Project: Heaps and priority queues

With the jawbone of a donkey
heaps upon heaps,
with the jawbone of a donkey
have I struck down a thousand men.

Judges 15:16

1. Introduction

The goal of this project is to learn the specification, implementation, and uses of the priority queue abstract data type. If this project feels like a Programming II lab, it's because it was at one time a Programming II lab, one of my favorites, that had to get cut for the sake of time. But it now has new life as a DS&A project.

The project accompanies the material found in Section 2.3 in the book, but there isn't any project in the book for it (yet). Moreover, Section 2.3 in the draft printed at the bookstore is out of date in at some points. The main difference is that the method called heapify() in the text is called sinkKeyAt() in the revised version of the code, and there is a corresponding raiseKeyAt().

A priority queue as an abstract data type is a collection of uniform elements that are comparable (or have some attribute which is comparable), with the operations

to test if it is empty,
to test if it is full,
to insert a new element, and
to retrieve and/or remove the greatest element, according to how the elements are compared,
to test whether an element is in the collection,
to indicate that an element's priority has increased.

Thus priority queues are similar to stacks and queues in that you can add and remove elements in only one way, but they differ in that the order in which elements are removed does not depend on the order in which they were added but instead on some inherent priority.

The elements will be referred to as keys to be consistent with the terminology used for sets and maps. The last operation listed above, "increase key," is a more specialized operation which may seem out of place in this project, but it will prove useful later in the course with some algorithms that use efficient priority queues.

There are many possible ways to implement a priority queue: One could imagine a list or set where one simply searches for the highest priority key, or we could maintain a list sorted by the keys' prioirties. The classical, efficient implementation, however, uses a concrete data structure called a heap. A heap is a variation on a binary tree. Specifically, a heap is a binary tree such that

it is implemented as an array, where a node's children are stored in positions that can be calcuated from the position of the node itself, essentially by doubling the node's index.
it is almost complete, meaning it is complete except possibly in the last level, in which it is filled from the left up to some point.
it satisfies the heap property, which states that for every node, its comparable attribute is greater than that of either of its children and that the subtrees rooted at its children also satisfy the heap property.
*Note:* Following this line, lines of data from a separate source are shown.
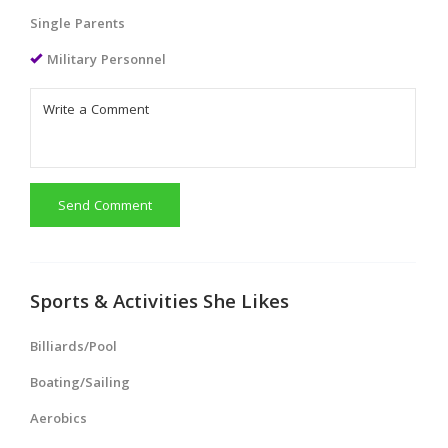
Single Parents
Military Personnel
Send Comment
Sports & Activities She Likes
Billiards/Pool
Boating/Sailing
Aerobics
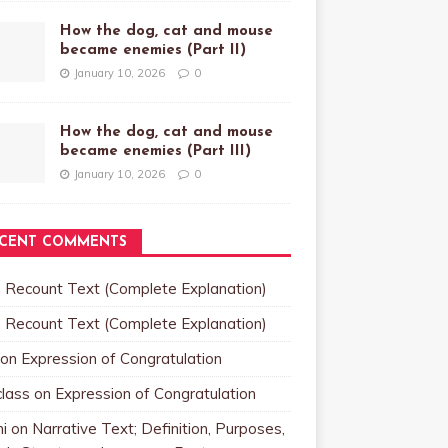
How the dog, cat and mouse
became enemies (Part II)
January 10, 2026
0
How the dog, cat and mouse
became enemies (Part III)
January 10, 2026
0
CENT COMMENTS
n
Recount Text (Complete Explanation)
n
Recount Text (Complete Explanation)
on
Expression of Congratulation
class
on
Expression of Congratulation
i
on
Narrative Text; Definition, Purposes,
Notice that this specification of a heap gives information both on its abstract/logical structure (being an almost complete binary tree, satisfying the heap property) and its implementation (an array). That is why a heap is a concrete data type; we will use it to implement the abstract data type priority queue.
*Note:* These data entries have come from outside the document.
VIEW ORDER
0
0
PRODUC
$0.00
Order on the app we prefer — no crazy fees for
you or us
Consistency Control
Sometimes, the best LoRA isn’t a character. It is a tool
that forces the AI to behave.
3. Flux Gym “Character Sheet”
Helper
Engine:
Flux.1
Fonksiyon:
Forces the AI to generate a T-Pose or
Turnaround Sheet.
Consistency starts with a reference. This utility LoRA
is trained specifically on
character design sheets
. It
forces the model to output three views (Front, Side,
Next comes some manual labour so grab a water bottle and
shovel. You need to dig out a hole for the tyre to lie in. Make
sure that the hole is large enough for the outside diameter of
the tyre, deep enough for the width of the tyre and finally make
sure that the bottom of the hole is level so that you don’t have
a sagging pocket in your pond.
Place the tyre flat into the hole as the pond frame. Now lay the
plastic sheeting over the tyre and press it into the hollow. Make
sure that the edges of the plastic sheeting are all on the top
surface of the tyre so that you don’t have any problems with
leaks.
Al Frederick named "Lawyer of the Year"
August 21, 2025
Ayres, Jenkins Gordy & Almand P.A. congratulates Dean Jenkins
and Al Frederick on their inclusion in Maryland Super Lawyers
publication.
(Technically, this specifies a max-heap. A min-heap works the same way except the smaller numbers are at the top.)

The following is an example of a heap, viewed both logically and as an array.
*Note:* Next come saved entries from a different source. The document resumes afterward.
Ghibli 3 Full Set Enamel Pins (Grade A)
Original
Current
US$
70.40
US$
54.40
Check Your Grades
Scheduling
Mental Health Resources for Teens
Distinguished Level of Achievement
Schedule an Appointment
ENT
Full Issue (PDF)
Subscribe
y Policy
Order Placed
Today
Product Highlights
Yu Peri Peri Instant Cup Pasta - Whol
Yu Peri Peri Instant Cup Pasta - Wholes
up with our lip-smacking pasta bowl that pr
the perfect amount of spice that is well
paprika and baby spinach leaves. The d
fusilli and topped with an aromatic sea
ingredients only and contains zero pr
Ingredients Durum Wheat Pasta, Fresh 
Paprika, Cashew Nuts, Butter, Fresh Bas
The heap will grow and shrink during the running of the programs in which we use it. Since the array cannot grow or shrink, the size of the array will represent a maximum size of the heap; as the heap grows and shrinks it will take up a larger or smaller portion of the array. Since we will maintain the property that the the binary tree is almost complete, it will always take up a contiguous portion of the array starting from the beginning; that is, any unused portion of the array will be at the end.

I am providing you with a partially-written class called Heap which you will use to build a priority queue. Specifically, PriorityQueue is an interface specifying the operations of any priority queue, not just one implemented using a heap; Heap is an abstract class giving the basic implementation of the heap data structure; and HeapPriorityQueue extends the Heap class and implements PriorityQueue.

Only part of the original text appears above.